Hide code cell source
# Your answer here
# VC
re = {'pid': '0 + C(pid)',
      'face': '0 + C(face_id)',
      'distinctiveness': '0 + C(pid):distinctiveness',
      'symmetry': '0 + C(pid):symmetry',
      'dimorphism': '0 + C(pid):dimorphism'}

# models
model2 = smf.mixedlm('attractiveness ~ distinctiveness + symmetry + dimorphism',
                     groups='grouping', vc_formula=re, data=cues).fit()

model2.summary()
/opt/miniconda3/envs/py11/lib/python3.11/site-packages/statsmodels/base/model.py:607: ConvergenceWarning: Maximum Likelihood optimization failed to converge.
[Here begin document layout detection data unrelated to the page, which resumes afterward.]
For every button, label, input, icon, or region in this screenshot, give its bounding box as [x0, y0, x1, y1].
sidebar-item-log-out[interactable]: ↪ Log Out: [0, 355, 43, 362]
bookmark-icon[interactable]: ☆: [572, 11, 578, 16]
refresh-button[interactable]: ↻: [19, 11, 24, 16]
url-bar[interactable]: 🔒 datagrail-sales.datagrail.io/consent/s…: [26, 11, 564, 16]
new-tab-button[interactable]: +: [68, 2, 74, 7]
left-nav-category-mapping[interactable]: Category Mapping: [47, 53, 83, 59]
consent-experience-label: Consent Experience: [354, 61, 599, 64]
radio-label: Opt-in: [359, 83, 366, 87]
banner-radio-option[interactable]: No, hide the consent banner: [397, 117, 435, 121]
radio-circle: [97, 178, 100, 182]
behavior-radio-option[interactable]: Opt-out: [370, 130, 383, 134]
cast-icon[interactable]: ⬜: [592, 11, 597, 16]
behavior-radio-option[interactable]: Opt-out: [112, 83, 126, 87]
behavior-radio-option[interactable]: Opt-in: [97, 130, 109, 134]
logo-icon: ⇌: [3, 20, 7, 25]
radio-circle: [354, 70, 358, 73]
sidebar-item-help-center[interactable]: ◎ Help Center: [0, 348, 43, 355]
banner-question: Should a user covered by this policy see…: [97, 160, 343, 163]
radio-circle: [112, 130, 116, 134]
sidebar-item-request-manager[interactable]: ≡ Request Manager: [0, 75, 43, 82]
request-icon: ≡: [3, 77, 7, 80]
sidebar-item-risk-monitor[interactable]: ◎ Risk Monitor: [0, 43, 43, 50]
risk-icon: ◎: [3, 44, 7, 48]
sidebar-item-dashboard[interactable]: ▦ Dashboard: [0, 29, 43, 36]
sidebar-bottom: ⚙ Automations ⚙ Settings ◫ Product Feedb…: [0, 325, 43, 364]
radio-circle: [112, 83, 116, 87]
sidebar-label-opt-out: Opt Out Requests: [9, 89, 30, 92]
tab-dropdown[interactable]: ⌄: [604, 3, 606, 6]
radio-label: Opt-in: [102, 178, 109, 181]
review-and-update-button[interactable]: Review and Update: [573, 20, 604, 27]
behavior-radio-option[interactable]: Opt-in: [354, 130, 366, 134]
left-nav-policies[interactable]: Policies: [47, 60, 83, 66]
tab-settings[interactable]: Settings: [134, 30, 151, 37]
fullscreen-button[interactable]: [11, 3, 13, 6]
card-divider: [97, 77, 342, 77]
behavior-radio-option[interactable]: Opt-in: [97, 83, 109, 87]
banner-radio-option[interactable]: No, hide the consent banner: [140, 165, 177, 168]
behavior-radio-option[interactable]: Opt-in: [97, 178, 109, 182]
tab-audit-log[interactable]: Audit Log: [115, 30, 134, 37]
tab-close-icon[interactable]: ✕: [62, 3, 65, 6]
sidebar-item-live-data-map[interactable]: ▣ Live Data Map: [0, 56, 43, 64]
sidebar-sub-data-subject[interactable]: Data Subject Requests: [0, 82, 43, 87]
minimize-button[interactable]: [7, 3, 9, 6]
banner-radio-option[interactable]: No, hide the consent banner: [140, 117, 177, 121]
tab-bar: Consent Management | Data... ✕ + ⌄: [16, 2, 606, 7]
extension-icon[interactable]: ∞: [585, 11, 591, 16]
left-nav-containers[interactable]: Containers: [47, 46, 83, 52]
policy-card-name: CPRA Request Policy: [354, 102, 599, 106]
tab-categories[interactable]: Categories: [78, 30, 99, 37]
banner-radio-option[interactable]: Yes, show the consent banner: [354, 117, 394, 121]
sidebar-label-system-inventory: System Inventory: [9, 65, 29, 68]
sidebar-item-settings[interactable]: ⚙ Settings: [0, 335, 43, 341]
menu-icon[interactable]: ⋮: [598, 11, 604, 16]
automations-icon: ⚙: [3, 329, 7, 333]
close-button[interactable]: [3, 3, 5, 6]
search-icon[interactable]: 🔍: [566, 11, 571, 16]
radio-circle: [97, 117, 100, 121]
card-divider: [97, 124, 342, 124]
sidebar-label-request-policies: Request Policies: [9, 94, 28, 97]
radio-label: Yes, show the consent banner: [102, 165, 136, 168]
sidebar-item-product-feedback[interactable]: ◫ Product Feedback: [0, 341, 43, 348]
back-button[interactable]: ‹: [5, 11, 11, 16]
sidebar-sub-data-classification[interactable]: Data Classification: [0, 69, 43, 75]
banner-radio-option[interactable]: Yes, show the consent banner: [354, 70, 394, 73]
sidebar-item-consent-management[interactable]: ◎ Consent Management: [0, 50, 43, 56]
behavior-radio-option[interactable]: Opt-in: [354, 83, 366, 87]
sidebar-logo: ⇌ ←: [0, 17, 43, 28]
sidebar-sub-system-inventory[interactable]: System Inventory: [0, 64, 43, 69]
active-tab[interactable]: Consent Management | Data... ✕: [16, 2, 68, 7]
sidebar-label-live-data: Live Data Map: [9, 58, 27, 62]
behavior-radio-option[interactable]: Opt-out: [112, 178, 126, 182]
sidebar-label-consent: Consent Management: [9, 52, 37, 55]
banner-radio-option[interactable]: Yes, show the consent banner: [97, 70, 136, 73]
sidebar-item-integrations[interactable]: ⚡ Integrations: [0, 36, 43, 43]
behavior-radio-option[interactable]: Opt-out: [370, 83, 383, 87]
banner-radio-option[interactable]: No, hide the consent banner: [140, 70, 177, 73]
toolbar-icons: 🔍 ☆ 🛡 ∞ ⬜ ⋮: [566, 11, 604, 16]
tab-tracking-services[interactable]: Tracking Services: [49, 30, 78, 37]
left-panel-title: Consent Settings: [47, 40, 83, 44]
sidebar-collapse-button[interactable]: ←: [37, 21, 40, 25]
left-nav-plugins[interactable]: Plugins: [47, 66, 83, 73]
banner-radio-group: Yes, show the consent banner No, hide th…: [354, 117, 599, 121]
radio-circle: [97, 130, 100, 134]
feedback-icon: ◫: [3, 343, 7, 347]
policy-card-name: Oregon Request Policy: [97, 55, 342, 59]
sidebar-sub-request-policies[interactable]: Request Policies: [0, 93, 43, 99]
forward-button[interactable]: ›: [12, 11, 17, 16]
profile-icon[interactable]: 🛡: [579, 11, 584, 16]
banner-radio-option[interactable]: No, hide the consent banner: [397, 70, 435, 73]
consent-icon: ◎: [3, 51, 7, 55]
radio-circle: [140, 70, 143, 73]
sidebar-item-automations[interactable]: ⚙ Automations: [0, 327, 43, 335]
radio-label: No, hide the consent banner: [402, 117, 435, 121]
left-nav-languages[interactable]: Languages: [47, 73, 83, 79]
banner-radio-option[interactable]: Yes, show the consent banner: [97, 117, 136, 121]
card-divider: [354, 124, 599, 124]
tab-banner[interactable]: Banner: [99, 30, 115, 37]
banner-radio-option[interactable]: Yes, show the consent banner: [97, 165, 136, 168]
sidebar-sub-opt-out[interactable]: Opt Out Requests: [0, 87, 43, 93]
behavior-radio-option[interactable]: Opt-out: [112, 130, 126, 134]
Check mle_retvals
/opt/miniconda3/envs/py11/lib/python3.11/site-packages/statsmodels/regression/mixed_linear_model.py:2201: ConvergenceWarning: Retrying MixedLM optimization with lbfgs
/opt/miniconda3/envs/py11/lib/python3.11/site-packages/statsmodels/regression/mixed_linear_model.py:2262: ConvergenceWarning: The Hessian matrix at the estimated parameter values is not positive definite.
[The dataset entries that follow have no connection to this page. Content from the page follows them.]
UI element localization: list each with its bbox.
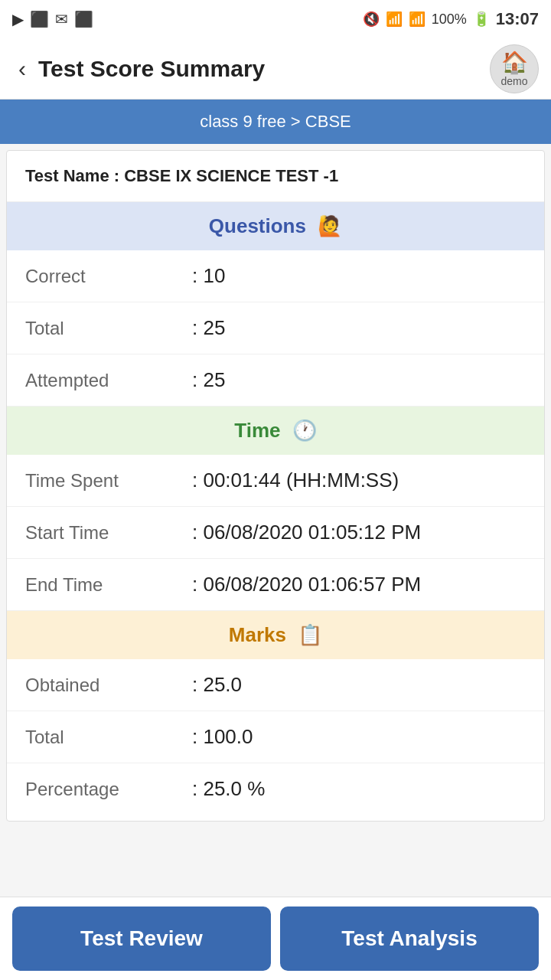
time-icon: 🕐	[292, 419, 317, 442]
page-title: Test Score Summary	[32, 56, 490, 82]
start-time-row: Start Time : 06/08/2020 01:05:12 PM	[7, 507, 544, 559]
end-time-row: End Time : 06/08/2020 01:06:57 PM	[7, 559, 544, 611]
avatar[interactable]: 🏠 demo	[490, 44, 539, 93]
total-marks-label: Total	[25, 727, 192, 748]
battery-icon: 🔋	[473, 11, 490, 28]
status-right-icons: 🔇 📶 📶 100% 🔋 13:07	[363, 9, 539, 29]
total-questions-label: Total	[25, 318, 192, 339]
content-card: Test Name : CBSE IX SCIENCE TEST -1 Ques…	[6, 150, 545, 822]
test-name-row: Test Name : CBSE IX SCIENCE TEST -1	[7, 151, 544, 202]
correct-value: : 10	[192, 264, 526, 288]
status-time: 13:07	[496, 9, 539, 29]
marks-header-label: Marks	[229, 623, 286, 646]
status-bar: ▶ ⬛ ✉ ⬛ 🔇 📶 📶 100% 🔋 13:07	[0, 0, 551, 38]
end-time-label: End Time	[25, 574, 192, 596]
time-header-label: Time	[234, 419, 280, 442]
total-questions-row: Total : 25	[7, 302, 544, 354]
back-button[interactable]: ‹	[12, 50, 32, 88]
time-spent-label: Time Spent	[25, 470, 192, 492]
correct-label: Correct	[25, 266, 192, 287]
marks-section-header: Marks 📋	[7, 611, 544, 659]
obtained-label: Obtained	[25, 675, 192, 696]
total-marks-value: : 100.0	[192, 725, 526, 749]
attempted-label: Attempted	[25, 370, 192, 391]
marks-icon: 📋	[298, 623, 322, 646]
time-spent-row: Time Spent : 00:01:44 (HH:MM:SS)	[7, 455, 544, 507]
mute-icon: 🔇	[363, 11, 380, 28]
percentage-row: Percentage : 25.0 %	[7, 763, 544, 815]
total-marks-row: Total : 100.0	[7, 711, 544, 763]
time-section-header: Time 🕐	[7, 407, 544, 455]
house-icon: 🏠	[501, 50, 528, 75]
start-time-value: : 06/08/2020 01:05:12 PM	[192, 521, 526, 544]
attempted-row: Attempted : 25	[7, 354, 544, 407]
questions-header-label: Questions	[209, 214, 306, 237]
app-icon: ⬛	[74, 10, 93, 28]
flipboard-icon: ⬛	[30, 10, 49, 28]
top-nav: ‹ Test Score Summary 🏠 demo	[0, 38, 551, 100]
test-name-label: Test Name	[25, 166, 109, 185]
gmail-icon: ✉	[55, 10, 68, 28]
start-time-label: Start Time	[25, 522, 192, 544]
test-review-button[interactable]: Test Review	[12, 906, 271, 971]
total-questions-value: : 25	[192, 316, 526, 340]
signal-icon: 📶	[409, 11, 425, 28]
avatar-label: demo	[500, 75, 527, 87]
percentage-label: Percentage	[25, 779, 192, 800]
test-analysis-button[interactable]: Test Analysis	[280, 906, 539, 971]
questions-icon: 🙋	[318, 214, 342, 237]
end-time-value: : 06/08/2020 01:06:57 PM	[192, 573, 526, 596]
percentage-value: : 25.0 %	[192, 777, 526, 801]
breadcrumb-text: class 9 free > CBSE	[200, 112, 350, 131]
questions-section-header: Questions 🙋	[7, 202, 544, 250]
youtube-icon: ▶	[12, 10, 24, 28]
test-name-separator: :	[114, 166, 124, 185]
attempted-value: : 25	[192, 368, 526, 392]
battery-text: 100%	[432, 11, 467, 28]
time-spent-value: : 00:01:44 (HH:MM:SS)	[192, 469, 526, 492]
bottom-buttons: Test Review Test Analysis	[0, 897, 551, 980]
breadcrumb-banner: class 9 free > CBSE	[0, 100, 551, 144]
wifi-icon: 📶	[386, 11, 403, 28]
correct-row: Correct : 10	[7, 250, 544, 302]
test-name-value: CBSE IX SCIENCE TEST -1	[124, 166, 338, 185]
obtained-value: : 25.0	[192, 673, 526, 697]
obtained-row: Obtained : 25.0	[7, 659, 544, 711]
status-left-icons: ▶ ⬛ ✉ ⬛	[12, 10, 93, 28]
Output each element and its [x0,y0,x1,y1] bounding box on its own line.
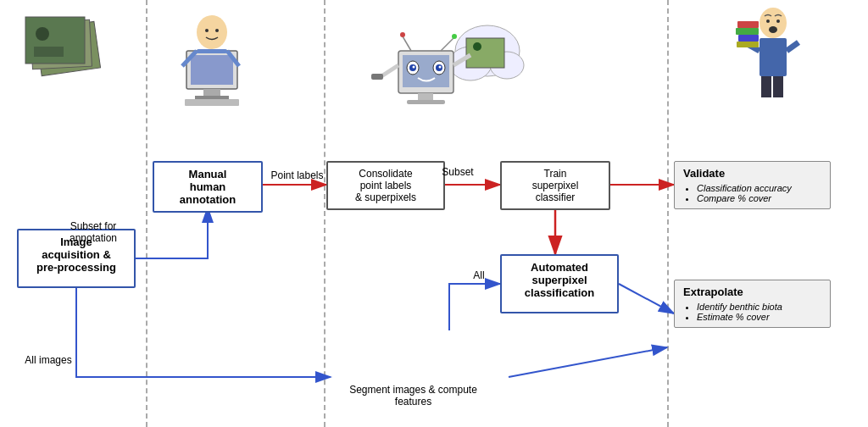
label-all-images: All images [19,354,78,366]
diagram-container: Image acquisition & pre-processing Manua… [0,0,868,427]
svg-rect-21 [466,38,504,68]
label-all: All [458,269,500,281]
svg-rect-11 [185,99,239,106]
svg-rect-46 [773,76,783,97]
svg-line-33 [403,36,411,51]
label-point-labels: Point labels [270,169,325,181]
svg-rect-50 [736,28,759,35]
divider-2 [324,0,326,427]
label-subset-annotation: Subset for annotation [51,220,136,244]
validate-item-2: Compare % cover [697,193,821,203]
svg-point-41 [766,19,770,23]
svg-rect-6 [34,47,64,57]
svg-rect-38 [371,74,383,80]
svg-rect-52 [737,42,759,47]
node-extrapolate: Extrapolate Identify benthic biota Estim… [674,280,831,328]
svg-point-5 [36,27,49,41]
svg-point-12 [197,15,227,49]
person-illustration [153,8,263,110]
divider-3 [667,0,669,427]
svg-rect-51 [738,35,759,42]
svg-rect-44 [760,38,787,76]
svg-point-13 [205,29,209,32]
svg-point-42 [776,19,780,23]
svg-line-48 [787,42,798,51]
svg-point-29 [413,66,415,69]
svg-rect-10 [195,96,229,99]
svg-point-40 [760,8,787,38]
svg-point-43 [769,26,777,33]
validate-item-1: Classification accuracy [697,183,821,193]
svg-point-14 [215,29,219,32]
svg-rect-31 [418,93,433,100]
svg-rect-49 [737,21,759,28]
photos-illustration [13,8,114,93]
svg-line-37 [381,65,398,76]
node-validate: Validate Classification accuracy Compare… [674,161,831,209]
svg-rect-9 [203,89,220,96]
node-automated: Automated superpixel classification [500,254,619,313]
node-train: Train superpixel classifier [500,161,610,210]
extrapolate-item-1: Identify benthic biota [697,302,821,312]
svg-point-36 [452,34,457,39]
svg-rect-45 [761,76,771,97]
node-manual-annotation: Manual human annotation [153,161,263,213]
svg-point-34 [400,32,405,37]
svg-point-30 [439,66,442,69]
svg-line-35 [441,38,453,51]
label-subset: Subset [424,166,492,178]
svg-rect-32 [407,100,445,104]
svg-rect-15 [197,49,227,53]
svg-point-22 [473,42,481,51]
label-segment-compute: Segment images & compute features [335,384,492,408]
divider-1 [146,0,147,427]
computer-robot-illustration [356,4,526,114]
svg-rect-8 [191,55,233,85]
books-person-illustration [729,4,814,114]
extrapolate-item-2: Estimate % cover [697,312,821,322]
Model: MixedLM Dependent Variable: attractiveness
No. Observations: 3200 Method: REML
No. Groups: 1 Scale: 222.5967
Min. group size: 3200 Log-Likelihood: -13424.8905
Max. group size: 3200 Converged: Yes
Mean group size: 3200.0
Coef. Std.Err. z P>|z| [0.025 0.975]
Intercept 35.681 2.282 15.633 0.000 31.208 40.155
distinctiveness -2.398 1.517 -1.581 0.114 -5.371 0.575
symmetry -1.763 1.509 -1.169 0.243 -4.721 1.194
dimorphism -0.389 1.549 -0.251 0.802 -3.425 2.648
dimorphism Var 0.670 0.121
distinctiveness Var 0.591 0.060
face Var 209.005
pid Var 97.593 1.352
symmetry Var 0.769 0.143

Now the effects go away when you consider how variable these effects are for people. If we wanted, we could extract each persons individual slope to see how sensitive they are to an individual cue.